John Ahern has a pat answer for anyone who wrinkles their forehead and asks, why play the organ?
“I think I was attracted to the power of the instrument. I could rumble the whole building with my fingertips,” he said while taking a short break from rehearsing, which in this case looked almost as much like operating a machine as it did music performance.
With three keyboards, foot pedal board, other pedals for swell and crescendo, knobs and buttons and studs and indicator lights, a pipe organ’s complexity as the king of instruments really does go beyond its magnificent sound.
But the sound is irresistibly huge, as will be evidenced by all who attend A Little Noon Music at 12:15 p.m. Wednesday, Jan. 8, at the First United Methodist Church, 522 White Ave.
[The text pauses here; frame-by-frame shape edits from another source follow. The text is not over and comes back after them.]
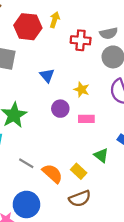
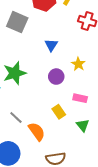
pink rectangle: (86, 119) -> (80, 98), moved
yellow rectangle: (79, 171) -> (59, 112), moved

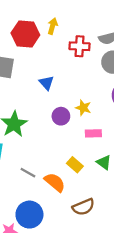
yellow star: (78, 64) -> (83, 108), moved
yellow rectangle: (59, 112) -> (75, 165), moved

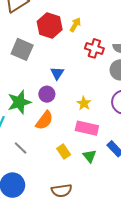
purple circle: (61, 116) -> (47, 94), moved
pink rectangle: (93, 133) -> (87, 128), size x1.5
orange semicircle: (55, 182) -> (44, 120), moved, turned 72

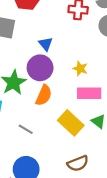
purple circle: (47, 94) -> (40, 68), size x1.5
yellow rectangle: (64, 152) -> (71, 123), size x1.6

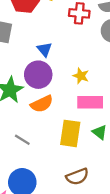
orange semicircle: (44, 95) -> (42, 104), turned 40
yellow rectangle: (71, 123) -> (70, 133), turned 55

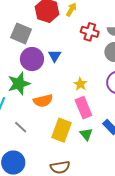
purple circle: (38, 75) -> (32, 59), moved
pink rectangle: (90, 102) -> (83, 108), turned 55

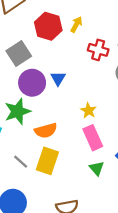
gray square: (21, 33) -> (19, 53), turned 35
yellow rectangle: (62, 130) -> (47, 161), moved

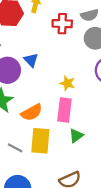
pink rectangle: (93, 138) -> (64, 110), moved, turned 45
green triangle: (97, 168) -> (76, 136), moved, turned 49

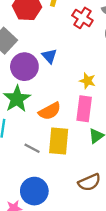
red cross: (62, 24) -> (82, 18), turned 30

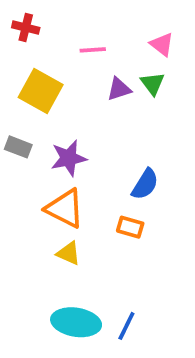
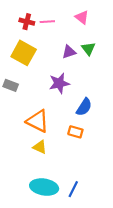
red cross: (26, 28) -> (27, 22), moved
pink triangle: (162, 44) -> (82, 17), moved
pink line: (93, 50) -> (47, 22), moved
purple star: (69, 158) -> (59, 83), moved

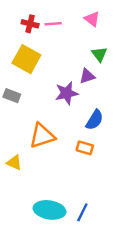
purple triangle: (69, 52) -> (87, 76), moved
orange triangle: (38, 121) -> (42, 136), turned -45
yellow triangle: (40, 147) -> (14, 162), moved

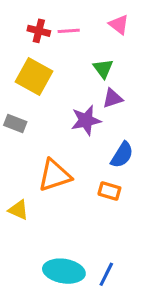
green triangle: (99, 54) -> (103, 69), moved

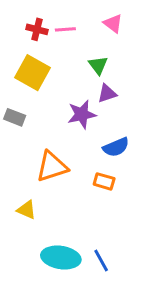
blue semicircle: (122, 155) -> (116, 147), turned 35
yellow triangle: (18, 210) -> (27, 210), moved
blue line: (106, 274) -> (101, 260), turned -55

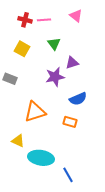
green triangle: (98, 65) -> (54, 44), moved
yellow square: (33, 73) -> (22, 49), size x0.7
cyan ellipse: (61, 258) -> (41, 158), moved

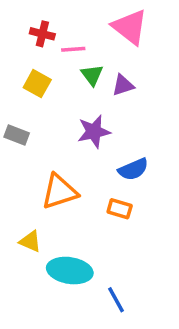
pink triangle: (76, 16) -> (130, 27), size x1.6
pink line: (44, 20) -> (73, 49), moved
purple triangle: (72, 63) -> (123, 85), moved

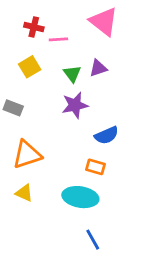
green triangle: (92, 75) -> (72, 74), moved
yellow square: (37, 84) -> (30, 67), turned 30
orange triangle: (59, 192) -> (27, 155), moved
cyan ellipse: (70, 271) -> (80, 197), moved

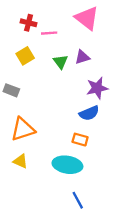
purple star: (75, 105) -> (97, 88), moved

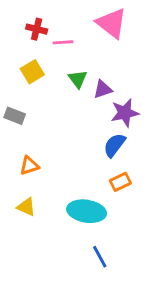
purple triangle: (82, 57) -> (103, 89), moved
blue semicircle: (89, 113) -> (114, 145), turned 150
orange triangle: (23, 129) -> (29, 166), size x0.6
orange rectangle: (80, 140) -> (120, 182), moved, turned -42

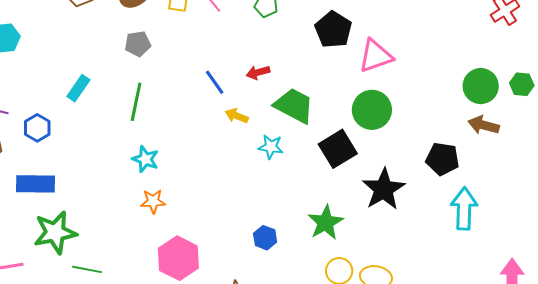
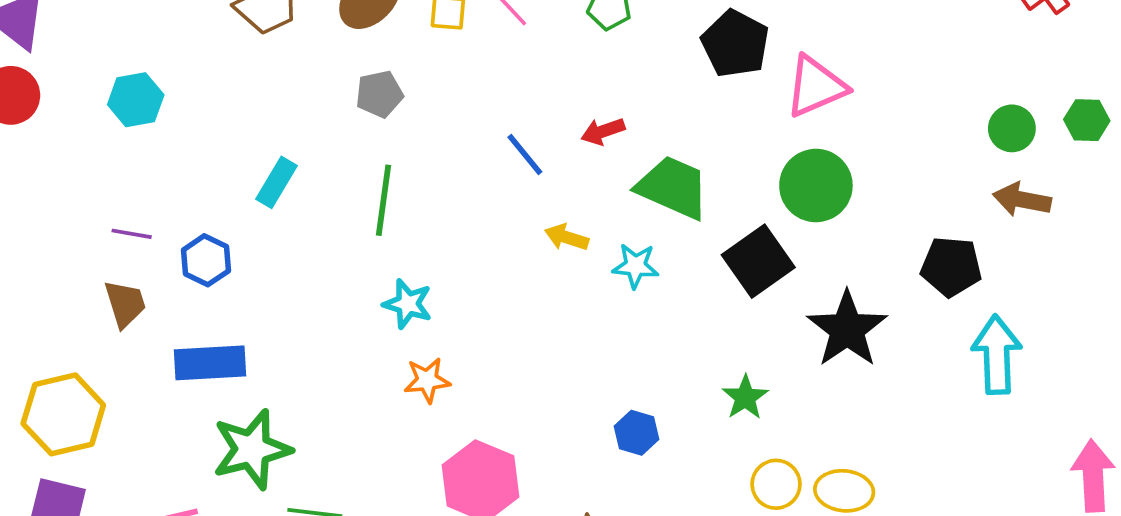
green circle: (481, 86) -> (1012, 128), size x0.7
yellow arrow: (237, 116) -> (567, 237), moved
green star: (326, 223) -> (745, 397), size x0.7

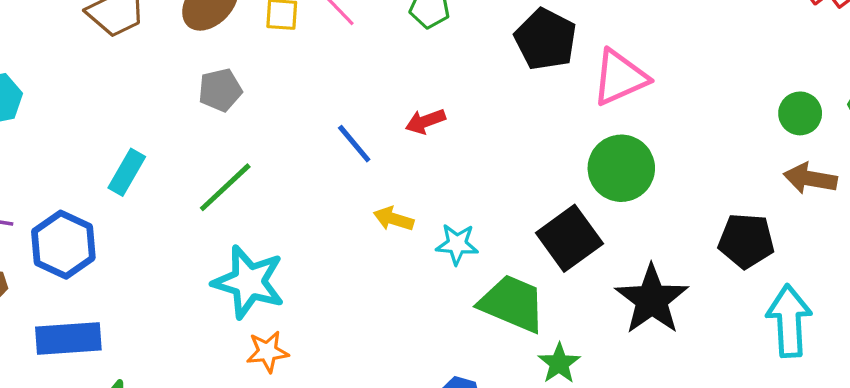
green trapezoid: (673, 187) -> (512, 303), moved
green line: (384, 200) -> (225, 187), turned 40
blue hexagon: (206, 260) -> (63, 245), size x1.4
cyan star: (408, 304) -> (249, 282), size x1.6

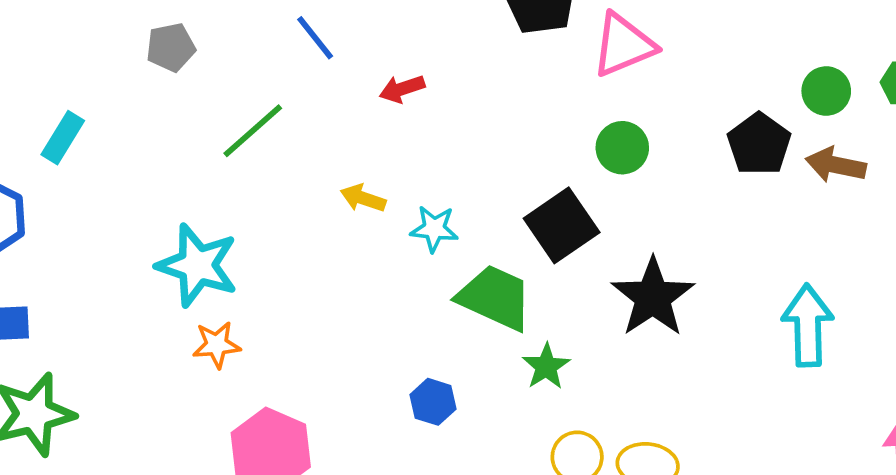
blue line: (354, 144) -> (315, 38), moved
green circle: (621, 168) -> (622, 148), size x0.7
green line: (225, 187) -> (253, 131), moved
black pentagon: (746, 241) -> (759, 144), moved, turned 30

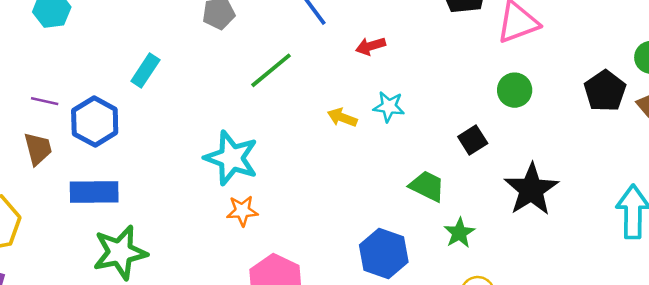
black square: (562, 225) -> (473, 140), size x0.6
cyan star: (434, 229) -> (389, 107), moved
green trapezoid: (495, 298) -> (427, 186), size x0.7
blue hexagon: (433, 402) -> (384, 254), size x1.6

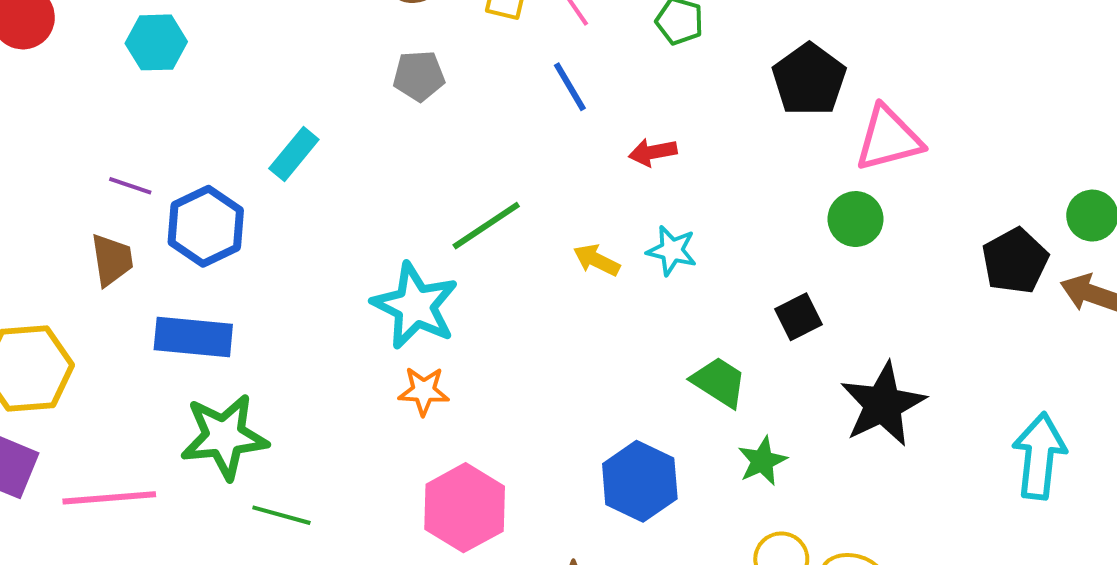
green line: (271, 70) -> (486, 226), moved
green circle: (515, 90) -> (856, 219), moved

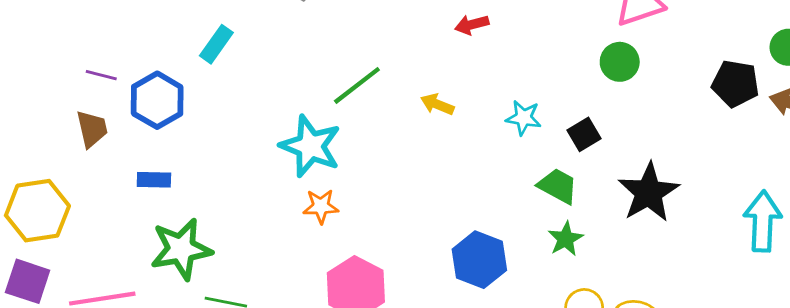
cyan star: (672, 250) -> (524, 118), moved
black pentagon: (1015, 261) -> (735, 84), turned -30
blue rectangle: (193, 337) -> (154, 180), size x0.6
green trapezoid: (719, 382) -> (558, 186), moved

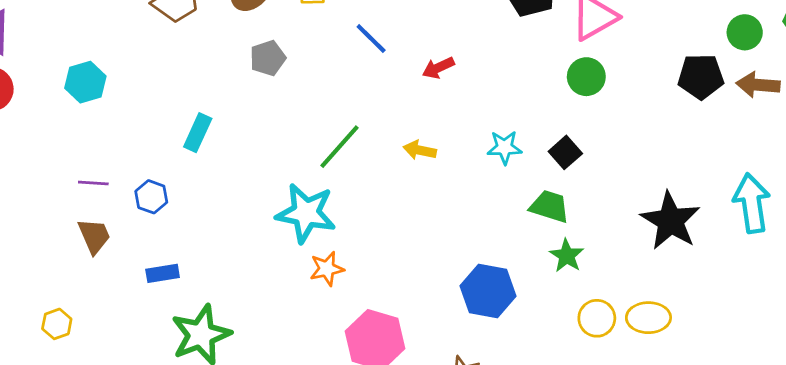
blue hexagon: (157, 100) -> (151, 197), size x0.6
black star: (649, 192) -> (670, 221), moved
yellow hexagon: (37, 211) -> (57, 324), size x0.5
The concert series with free performances each month from September through May is organized by Philip Wyse, who became Ahern’s organ teacher when Ahern was 13.
He is now 27, a Stanford University graduate who studied music and spent a couple years as a software engineer because “it’s good to diversify,” and currently is focused on medieval music history while pursuing a doctorate degree at Princeton University.
During a break from teaching and between gigs as a church organist and choir director in New Jersey, Ahern is back in Grand Junction to visit family for the holidays and for this performance. “It’s a blast. I wouldn’t say no,” he said.
“I feel like I owe so much to this community and to Philip Wyse,” he said.
Wyse would go on all kinds of tangents about music history during his lessons and “I would find them utterly fascinating,” Ahern said.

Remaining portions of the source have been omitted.